The Jackman Cometh - Hawks 3, Blues 0

Ryan Reaves New Reality Show Awaits Greenlight 
Blues fans are looking for anything they can use to console themselves coming into tonight’s game as to why the Blackhawks are faring so well while their beloved blue notes are having such trouble living up to the preseason hype that led to nine of every ten (made up statistic) people who cover the NHL to have them emerge from the Western Conference playoff. From the dumbest article I’ve read in YEARS (the article, 5 Reasons Not To Worry About The Chicago Blackhawks, which has since been removed by the author due to sheer embarrassment) to general kvetching ranging from injury excuses to just plain dumb luck, denizens of the 900th Greatest City in the US of A are staggered.

Things just plum haven’t worked out, have they? Certainly, numbers from resident stat geeks say the Blues are due for move up the standings. But it’s a short season and the Blues are loaded with equal measures of emerging talent and cantankerous shitbaggery that can only be held back for so long.

In an added hilarious twist for some goddamn reason it was Barret Jackman night in St. Louis which makes perfect sense because Barret Jackman sucks. In that regard, every night is Barret Jackman night in St. Louis. They've made the playoffs in exactly half of his 10 full seasons in the NHL. Before his arrival in 2001-02 they had made the playoffs every year since 1978-79. Seems like something to celebrate to me. Thanks for making St. Louis somehow worse than they already were. 

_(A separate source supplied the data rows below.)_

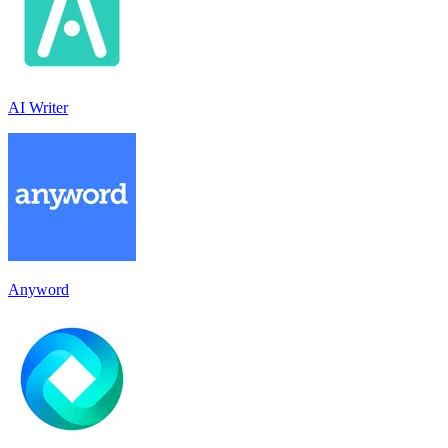
AI Writer
Anyword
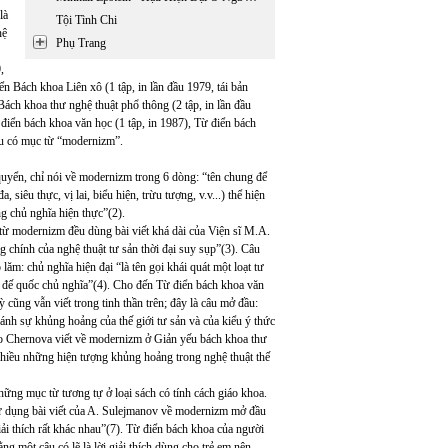
là
Tội Tình Chi
hệ
Phụ Trang
,
n Bách khoa Liên xô (1 tập, in lần đầu 1979, tái bản
Bách khoa thư nghệ thuật phổ thông (2 tập, in lần đầu
điển bách khoa văn học (1 tập, in 1987), Từ điển bách
đều có mục từ “modernizm”.
quyển, chỉ nói về modernizm trong 6 dòng: “tên chung để
iêu thực, vị lai, biểu hiện, trừu tượng, v.v...) thể hiện
g chủ nghĩa hiện thực”(2).
từ modernizm đều dùng bài viết khá dài của Viện sĩ M.A.
g chính của nghệ thuật tư sản thời đại suy sụp”(3). Câu
m: chủ nghĩa hiện đại “là tên gọi khái quát một loạt tư
i đế quốc chủ nghĩa”(4). Cho đến Từ điển bách khoa văn
ng vẫn viết trong tinh thần trên; đây là câu mở đầu:
 ánh sự khủng hoảng của thế giới tư sản và của kiểu ý thức
 do Chernova viết về modernizm ở Giản yếu bách khoa thư
nhiều những hiện tượng khủng hoảng trong nghệ thuật thế
ững mục từ tương tự ở loại sách có tính cách giáo khoa.
sử dụng bài viết của A. Sulejmanov về modernizm mở đầu
i thích rất khác nhau”(7). Từ điển bách khoa của người
 một câu có lẽ là lời giải thích dùng cho trẻ em nên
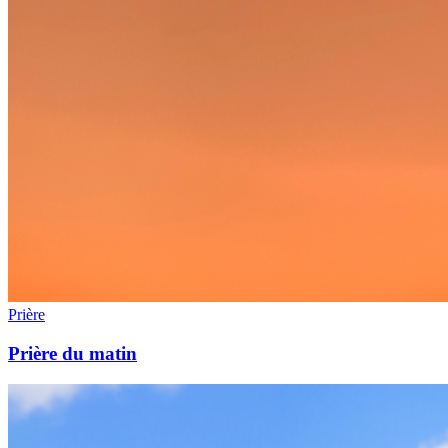
Prière
Prière du matin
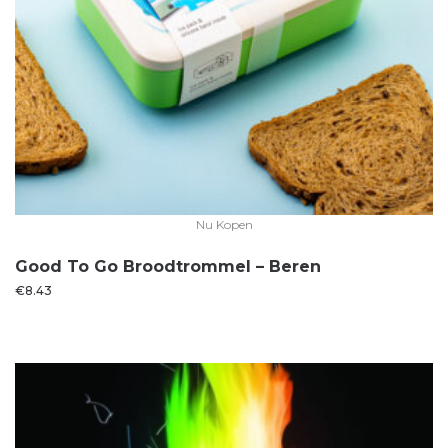
Nu Kopen
Good To Go Broodtrommel – Beren
€
8.43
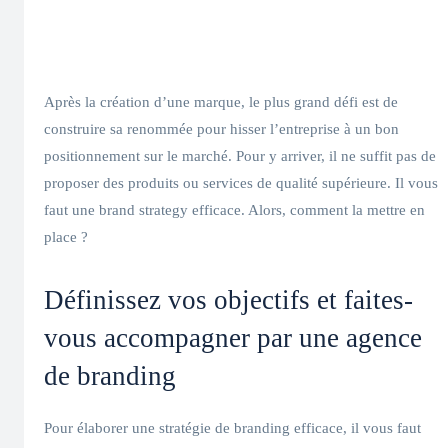
Après la création d’une marque, le plus grand défi est de
construire sa renommée pour hisser l’entreprise à un bon
positionnement sur le marché. Pour y arriver, il ne suffit pas de
proposer des produits ou services de qualité supérieure. Il vous
faut une brand strategy efficace. Alors, comment la mettre en
place ?
Définissez vos objectifs et faites-
vous accompagner par une agence
de branding
Pour élaborer une stratégie de branding efficace, il vous faut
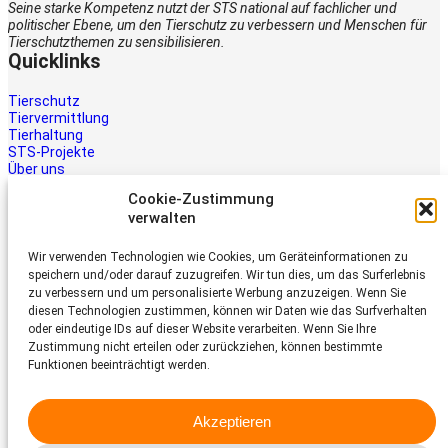
Seine starke Kompetenz nutzt der STS national auf fachlicher und
politischer Ebene, um den Tierschutz zu verbessern und Menschen für
Tierschutzthemen zu sensibilisieren.
Quicklinks
Tierschutz
Tiervermittlung
Tierhaltung
STS-Projekte
Über uns
STS-Multimedia
Cookie-Zustimmung
Kontakt
verwalten
Jetzt helfen
Wir verwenden Technologien wie Cookies, um Geräteinformationen zu
Tiere brauchen Hilfe – auch Ihre.
speichern und/oder darauf zuzugreifen. Wir tun dies, um das Surferlebnis
Unterstützen Sie die Arbeit des
zu verbessern und um personalisierte Werbung anzuzeigen. Wenn Sie
Schweizer Tierschutz STS.
diesen Technologien zustimmen, können wir Daten wie das Surfverhalten
Jetzt spenden
oder eindeutige IDs auf dieser Website verarbeiten. Wenn Sie Ihre
Schweizer Tierschutz STS
Zustimmung nicht erteilen oder zurückziehen, können bestimmte
Funktionen beeinträchtigt werden.
Dornacherstrasse 101
CH-4053 Basel
Akzeptieren
Telefon 058 510 64 00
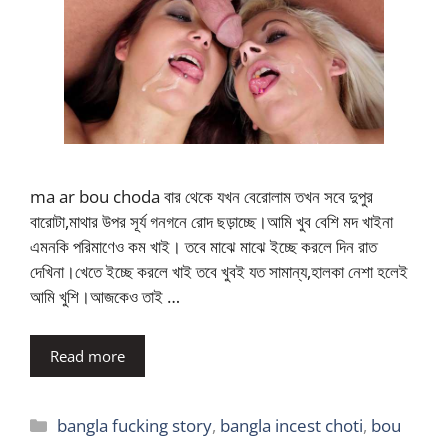
ma ar bou choda বার থেকে যখন বেরোলাম তখন সবে দুপুর
বারোটা,মাথার উপর সূর্য গনগনে রোদ ছড়াচ্ছে।আমি খুব বেশি মদ খাইনা
এমনকি পরিমাণেও কম খাই। তবে মাঝে মাঝে ইচ্ছে করলে দিন রাত
দেখিনা।খেতে ইচ্ছে করলে খাই তবে খুবই যত সামান্য,হালকা নেশা হলেই
আমি খুশি।আজকেও তাই …
Read more
Categories
bangla fucking story
,
bangla incest choti
,
bou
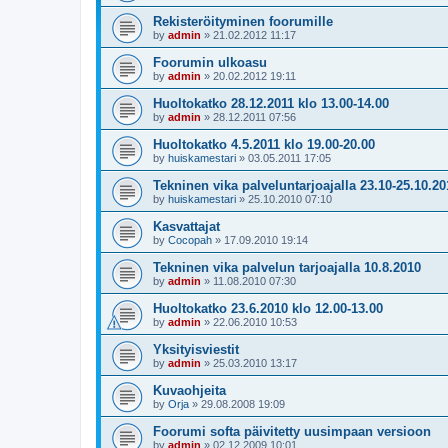
Rekisteröityminen foorumille
by
admin
»
21.02.2012 11:17
Foorumin ulkoasu
by
admin
»
20.02.2012 19:11
Huoltokatko 28.12.2011 klo 13.00-14.00
by
admin
»
28.12.2011 07:56
Huoltokatko 4.5.2011 klo 19.00-20.00
by
huiskamestari
»
03.05.2011 17:05
Tekninen vika palveluntarjoajalla 23.10-25.10.20
by
huiskamestari
»
25.10.2010 07:10
Kasvattajat
by
Cocopah
»
17.09.2010 19:14
Tekninen vika palvelun tarjoajalla 10.8.2010
by
admin
»
11.08.2010 07:30
Huoltokatko 23.6.2010 klo 12.00-13.00
by
admin
»
22.06.2010 10:53
Yksityisviestit
by
admin
»
25.03.2010 13:17
Kuvaohjeita
by
Orja
»
29.08.2008 19:09
Foorumi softa päivitetty uusimpaan versioon
by
admin
»
02.12.2009 10:01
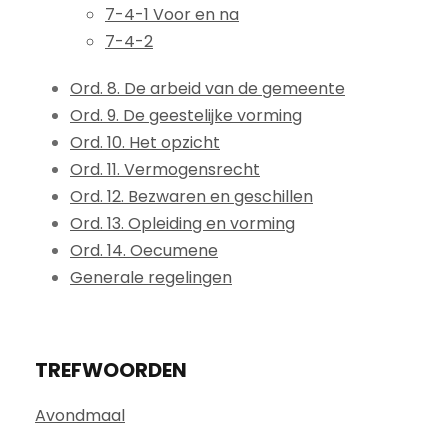
7-4-1 Voor en na
7-4-2
Ord. 8. De arbeid van de gemeente
Ord. 9. De geestelijke vorming
Ord. 10. Het opzicht
Ord. 11. Vermogensrecht
Ord. 12. Bezwaren en geschillen
Ord. 13. Opleiding en vorming
Ord. 14. Oecumene
Generale regelingen
TREFWOORDEN
Avondmaal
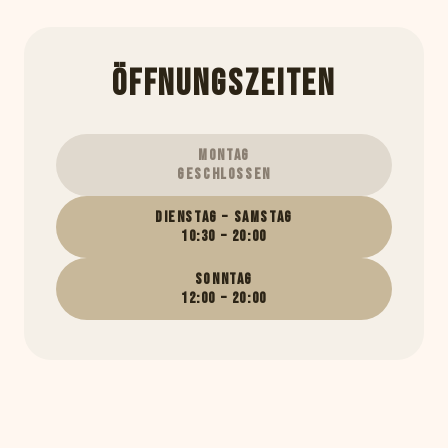
ÖFFNUNGSZEITEN
MONTAG
GESCHLOSSEN
DIENSTAG – SAMSTAG
10:30 – 20:00
SONNTAG
12:00 – 20:00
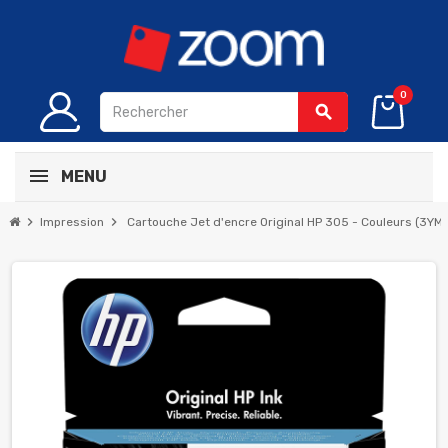
0
search
MENU
chevron_right
chevron_right
Impression
Cartouche Jet d'encre Original HP 305 - Couleurs (3YM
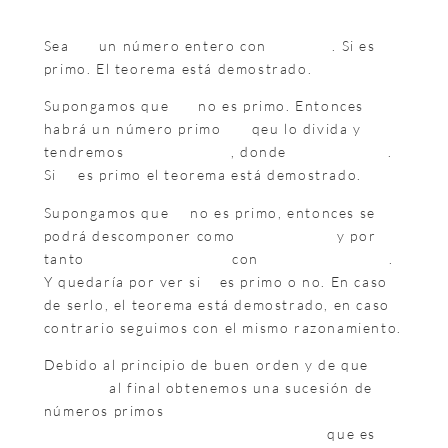
Sea
un número entero con
. Si es
primo. El teorema está demostrado.
Supongamos que
no es primo. Entonces
habrá un número primo
qeu lo divida y
tendremos
, donde
.
Si
es primo el teorema está demostrado.
Supongamos que
no es primo, entonces se
podrá descomponer como
y por
tanto
con
.
Y quedaría por ver si
es primo o no. En caso
de serlo, el teorema está demostrado, en caso
contrario seguimos con el mismo razonamiento.
Debido al principio de buen orden y de que
al final obtenemos una sucesión de
números primos
que es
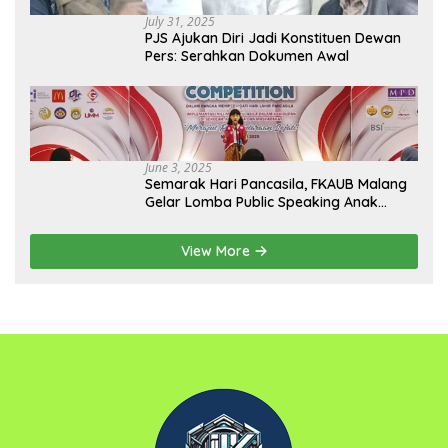
July 31, 2025
PJS Ajukan Diri Jadi Konstituen Dewan
Pers: Serahkan Dokumen Awal
June 3, 2025
Semarak Hari Pancasila, FKAUB Malang
Gelar Lomba Public Speaking Anak
dengan Tema Implementasi Nilai-nilai
Pancasila
View More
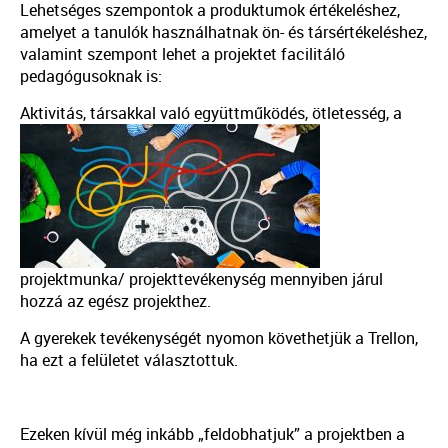
Lehetséges szempontok a produktumok értékeléshez,
amelyet a tanulók használhatnak ön- és társértékeléshez,
valamint szempont lehet a projektet facilitáló
pedagógusoknak is:
Aktivitás, társakk
al való együttműködés, ötletesség, a
projektmunka/ projekttevékenység mennyiben járul
hozzá az egész projekthez.
A gyerekek tevékenységét nyomon követhetjük a Trellon,
ha ezt a felületet választottuk.
Ezeken kívül még inkább „feldobhatjuk” a projektben a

Knives out. It’s HATECAP time. 


- Goaltending depth? Certainly I wouldn't say Corey Crawford mysteriously wobbling off the ice after the first period is a good thing but Ray Emery came in and swept up the rest of the Blues' stinking corpse for a combined shutout. Ray Emery has been immense this season. 

- Jonathan "Wishes He Was David Backes" Toews with two goals including one in the first 12 seconds off a breakout that would make baby Jesus spit up his myrrh. Or frankincense. Whatever.

- Brandon Saad on the PK. What ever the Hawks did to be lucky enough for him to fall to 43rd overall was they should thank their lucky stars every day. This kid is the truth. He also inadvertently put True Captain & All-Star Manly Man David Backes on his ass and then face and then he was injured for a while. 

- Other than a questionable penalty getting some revenge on Kris Russell, Andrew Shaw scoring his fifth (!) goal of the year on a wonderful feed from Bryan Bickell who was hanging out in his new office. Quite an unlikely duo these two are turning out to be. 

- Nick Leddy's shot that set up Toews' second goal was great. Low to the ground allowing Toews to do the rest of the dirty work to put the game away. I love this kid. CAM BARKER. 


- Ryan Reaves may have been fantasizing about eating the Purina Dog Food (he lives in a dumpster behind the Purina Building) ad on the boards behind him as he lazily tripped Viktor Stalberg and stood there and watched as Stalberg recaptured the puck and had a clean shot on Halak from the dot. He's a terrible excuse for a hockey player. 

- Everyone taking draws for the Hawks not named Patrick Sharp or Jonathan Toews. 

- Ryan Reaves uses frozen chunks of mayo as soap.

- Dan "Gorilla Salad" Carcillo on the first line. Granted he only played ten minutes but ya know - those are minutes that Brandon Saad could be skating instead. Brandon Saad should be skating all the time. Brandon Saad is the truth. 

- Ryan Reaves owns every single Michael Bay movie on VHS. 


- We have a coach in the division in Barry Trotz who has no neck at all. We also have Ken Hitchcock whose neck spills out of his shirt like a double scoop on a waffle cone. 

- Barret Jackman Night, huh. We didn't even bother to look up what he was actually being honored for because facts are for losers. Instead here are some of the ways St. Louis honored their Scumbag Laureate: 

- Fans were encourage to shoot the rats over by the airport in honor of Jackman's favorite off-ice hobby
- "This Is Your Life Barret Jackman" featuring his stepdad, 18 friends named Rick, and a live performance by Finger Eleven (credit to @TheTripleDeke)
- A parking lot carnival and free STD testing
- Dollar off any concession stand purchase of any leading brand of bum wine including MD 20/20 and Night Train
- Punching unsuspecting people in the back of the head
- Free layaway at any St. Louis area Rent-a-Center 
- A re-enactment of Barret Jackman's favorite scenes from Entourage
- A paste eating contest 

- That said we still have no idea what Jackman was being honored for. Perhaps it was the 10th anniversary of the time Animal Control captured him and thought they’d finally solved the mystery of the chupacabra only to find out that the muffled grunts Barret Jackman considers everyday speaking were too close to human to be sure. 

The Blackhawks are 17-0-3. They have taken a point from every single game this season. There are only 28 games left. Enjoy every moment of this season friends. This is special stuff. The red-hot Columbus Blue Jackets are in town tomorrow night. Let's Go Hawks.